Not every form of financing is right for every business, but for many high-growth technology companies, the options for funding that fits their expansion trajectories can be limited.
James Sagan, founder and CEO of newly launched asset-based lender Architect Capital, said the venture capital and venture debt that these young businesses often rely upon, while valuable, doesn’t always suit the needs of digital-first business models for firms like FinTechs, digital lenders or eCommerce.
It’s a niche market that Architect Capital is looking to target in both Latin America and the U.S., and one that Sagan told PYMNTS has brought clarity to the latest wave of alternative lending and FinTech innovation beginning to seep into the market.
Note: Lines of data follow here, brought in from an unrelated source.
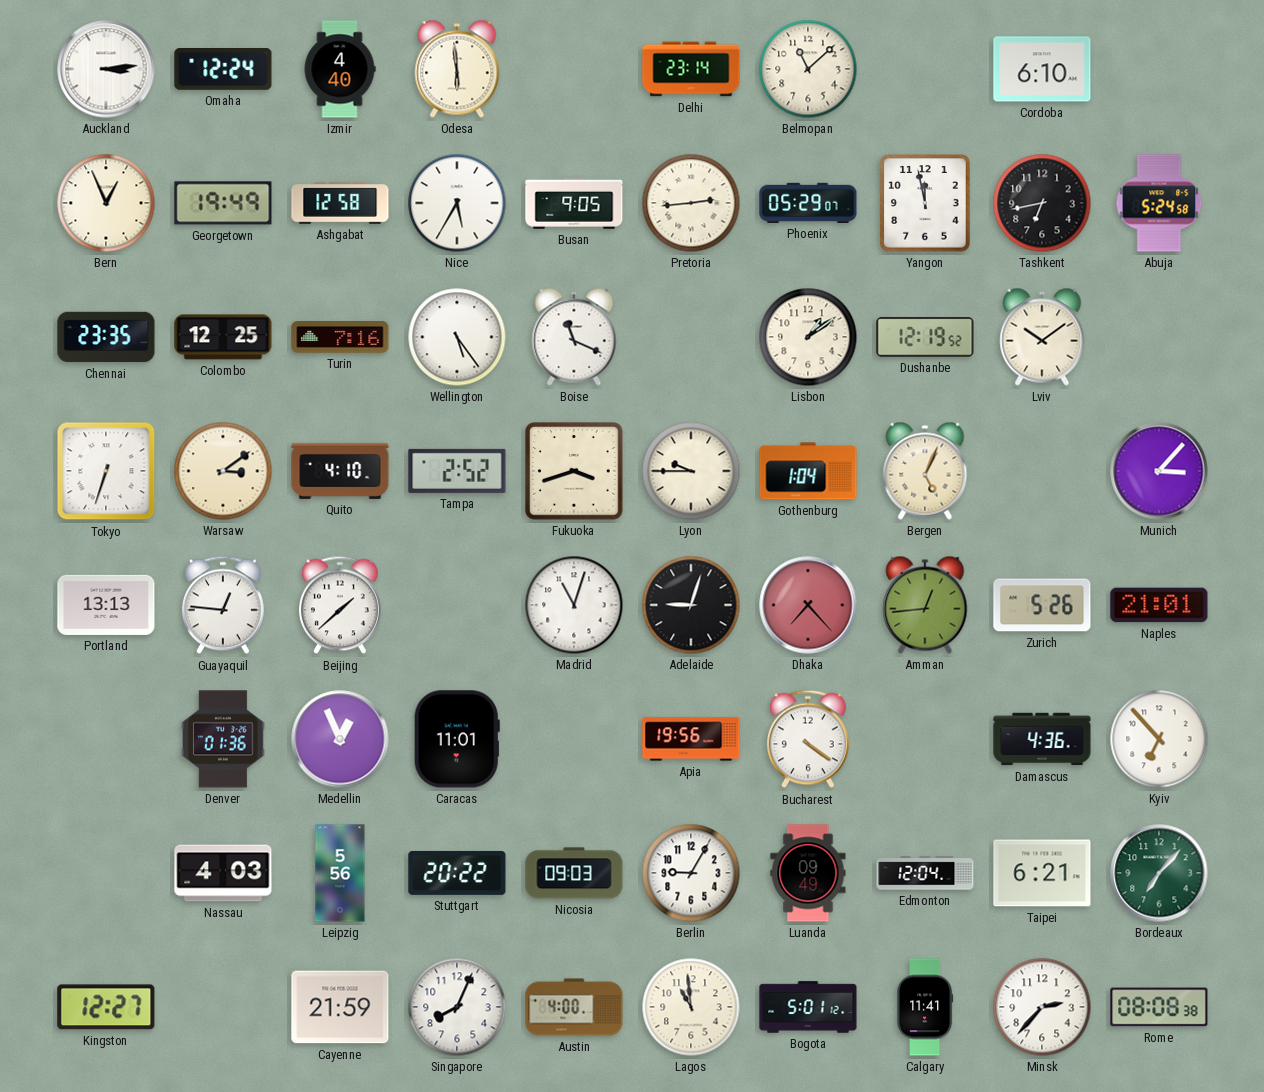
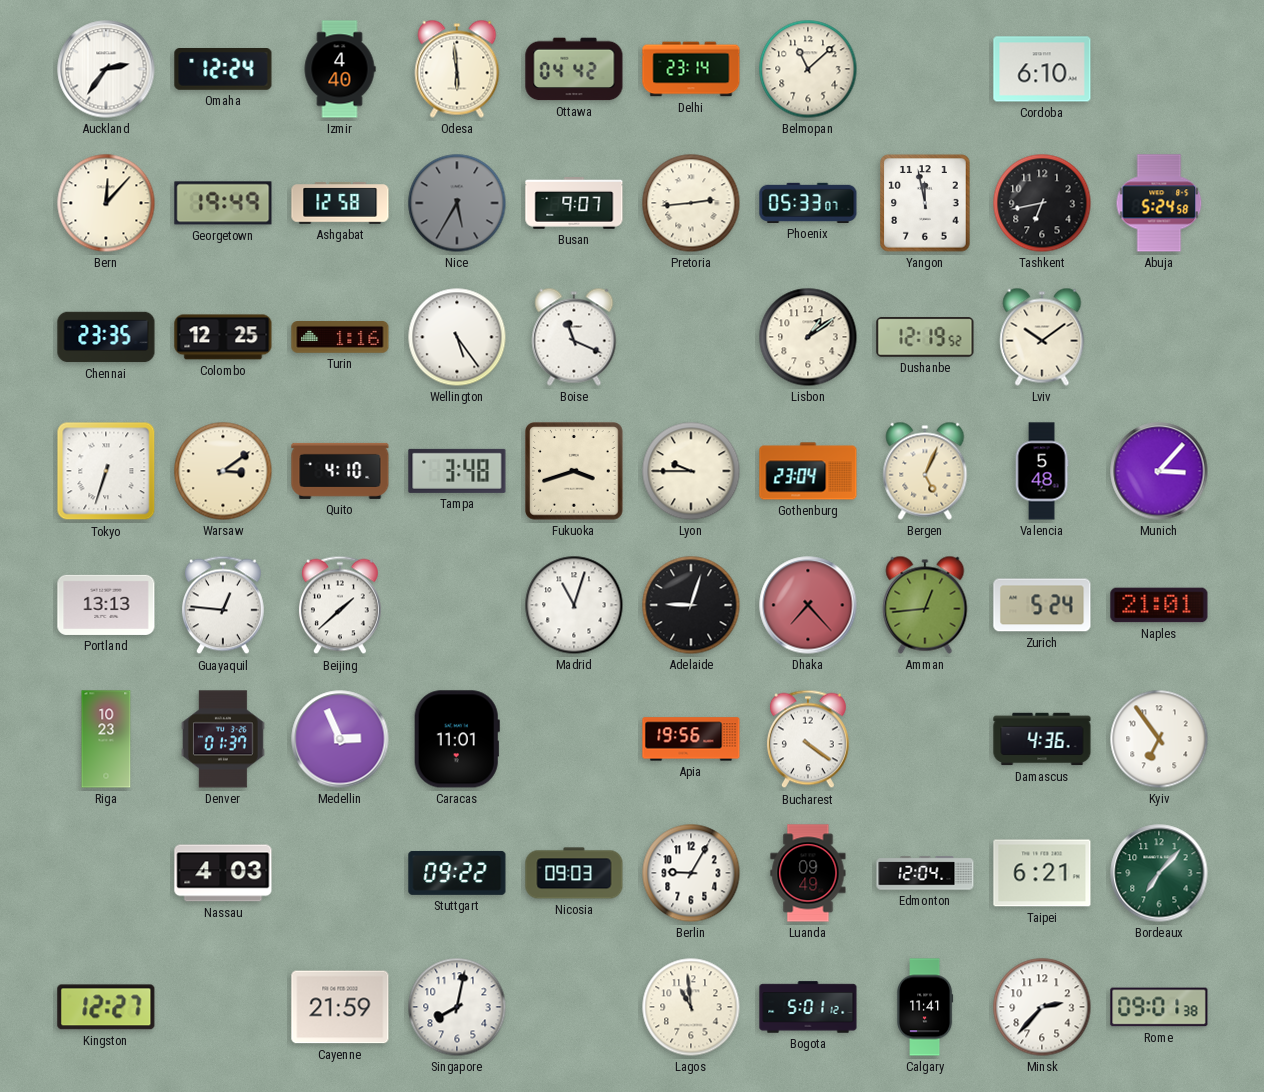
Auckland: 3:14 -> 2:36
Ottawa: none -> 04:42
Bern: 12:56 -> 12:07
Nice dial: white -> grey
Busan: 9:05 -> 9:07
Phoenix: 05:29 -> 05:33
Turin: 7:16 -> 1:16
Tampa: 2:52 -> 3:48
Gothenburg: 1:04 -> 23:04
Valencia: none -> 5:48
Zurich: 5:26 -> 5:24
Riga: none -> 10:23
Denver: 01:36 -> 01:37
Medellin: 12:56 -> 2:56
Kyiv: 6:53 -> 6:54
Leipzig: 5:56 -> none
Stuttgart: 20:22 -> 09:22
Singapore: 8:04 -> 8:02
Austin: 4:00 -> none
Rome: 08:08 -> 09:01
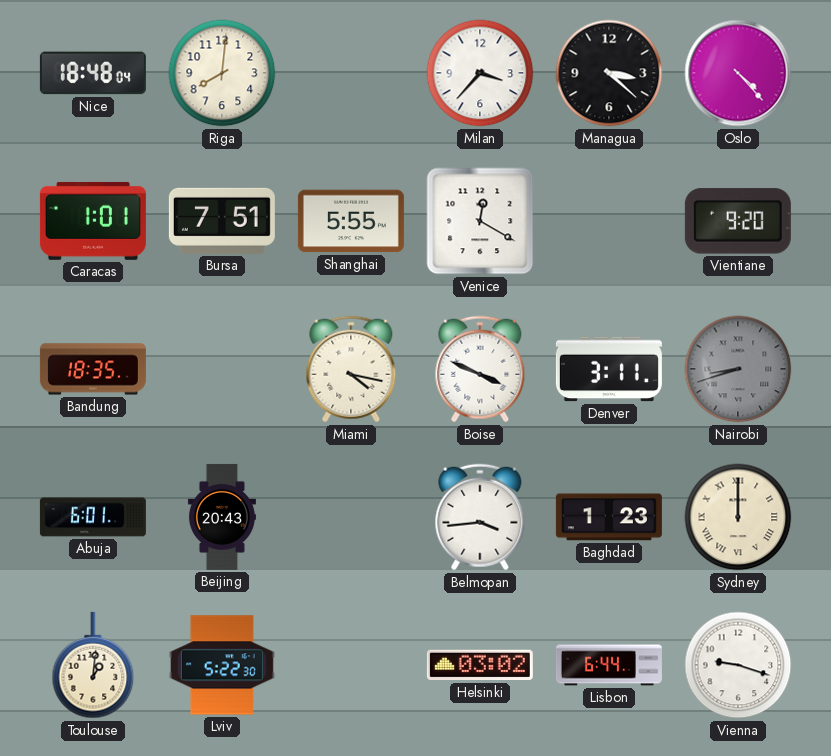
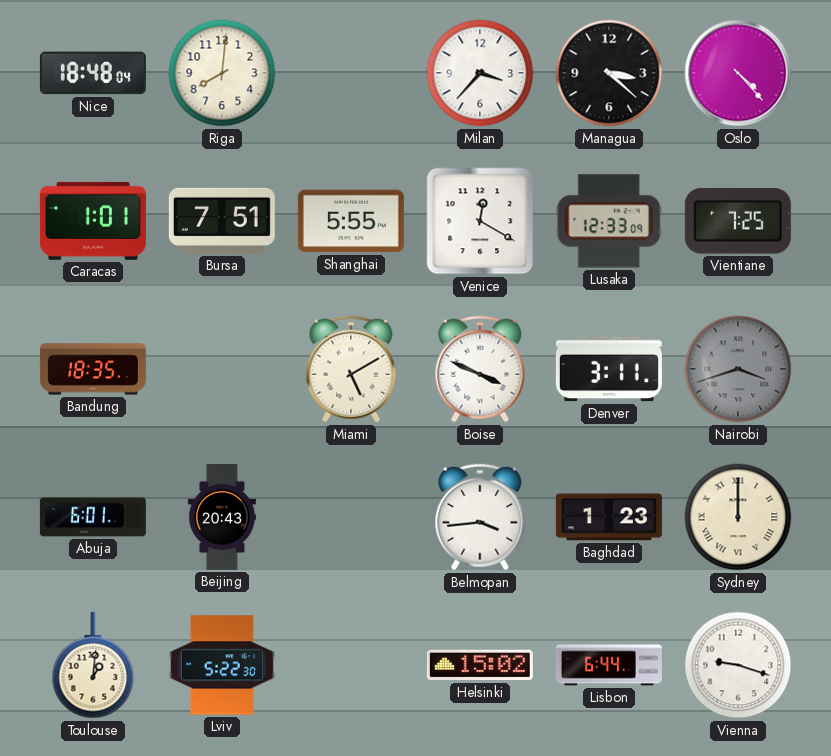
Lusaka: none -> 12:33
Vientiane: 9:20 -> 7:25
Miami: 4:17 -> 5:10
Nairobi: 8:42 -> 3:42
Helsinki: 03:02 -> 15:02
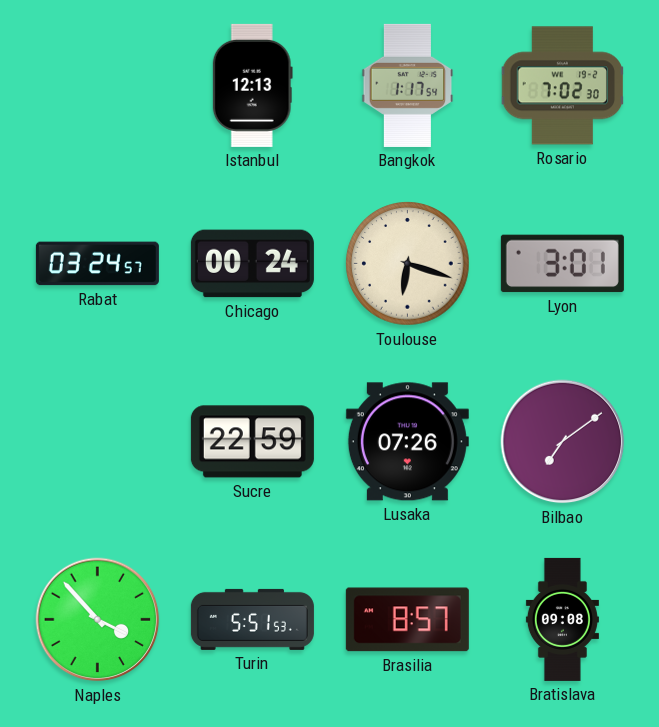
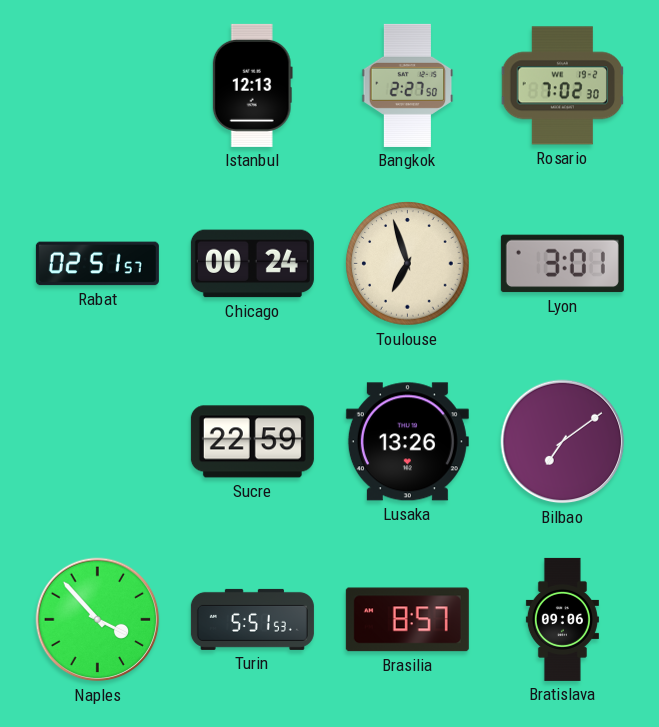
Bangkok: 1:17 -> 2:27
Rabat: 03:24 -> 02:51
Toulouse: 6:18 -> 6:57
Lusaka: 07:26 -> 13:26
Bratislava: 09:08 -> 09:06
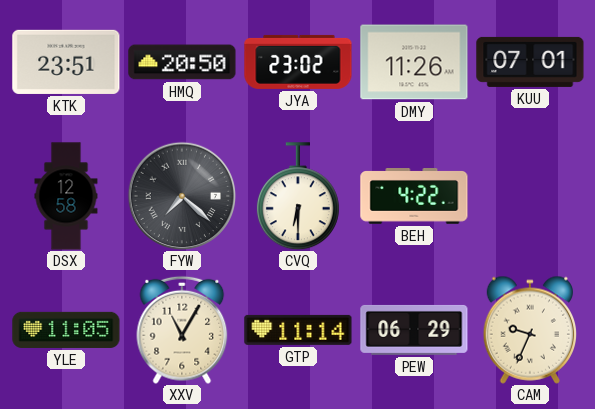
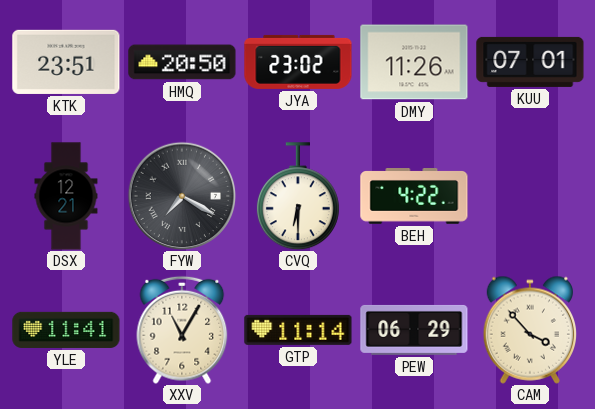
DSX: 12:58 -> 12:21
FYW: 7:22 -> 7:20
YLE: 11:05 -> 11:41
CAM: 9:34 -> 3:53
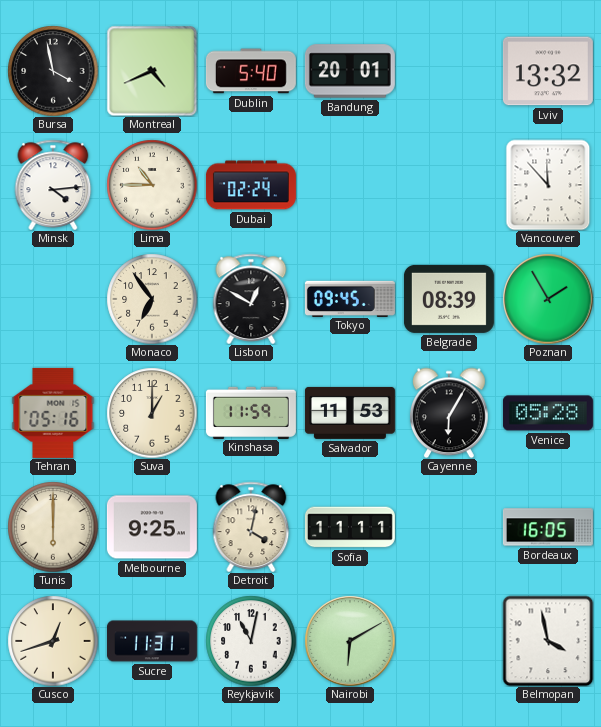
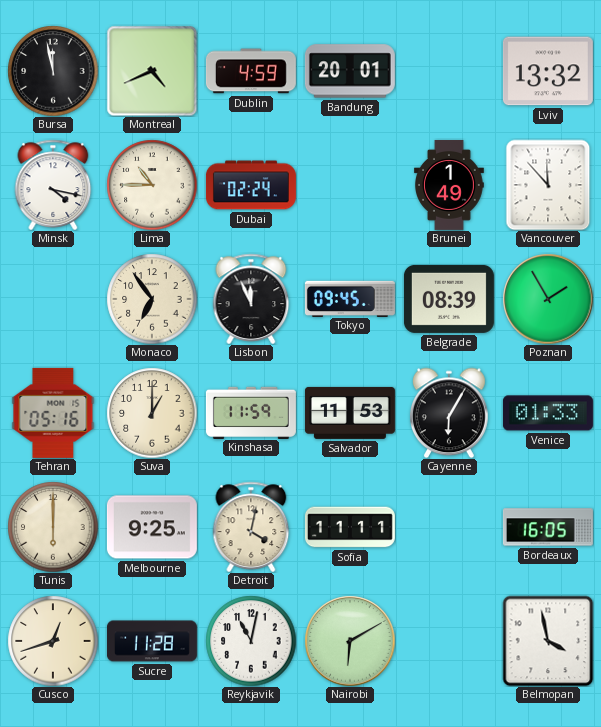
Bursa: 3:58 -> 11:58
Dublin: 5:40 -> 4:59
Minsk: 4:14 -> 4:17
Brunei: none -> 1:49
Lisbon: 12:50 -> 11:56
Venice: 05:28 -> 01:33
Sucre: 11:31 -> 11:28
Understanding how emerging business models of technology startups changes the way “assets” are defined can have a profound impact on the evolving business models of the lenders themselves, noted Sagan.
Defining An Asset
Among the biggest pain points of high-growth digital startups today is that many of these firms are generating assets at earlier stages in their lifecycles, yet the venture debt and equity that these firms have historically relied upon isn’t always able to enter the fold until later.
Sagan offered the example of a digital lending company.
“Lending companies start generating assets in the form of receivables, but there isn’t anybody who was set up to finance, especially in the early stage, the assets being generated by those businesses,” he explained. “Venture debt doesn’t scale enough in the early days to provide liquidity against those assets because venture debt providers aren’t underwriting the asset itself, they’re underwriting the sponsor.”
Likewise, equity can be “prohibitively expensive” when used against a loan book, he added.
While a need in a niche market was identified, understanding how to finance these companies using the assets they generate meant embracing a fluid and evolving definition of asset. For Architect Capital, said Sagan, the assets must be resilient and, perhaps most importantly, must generate cash flow.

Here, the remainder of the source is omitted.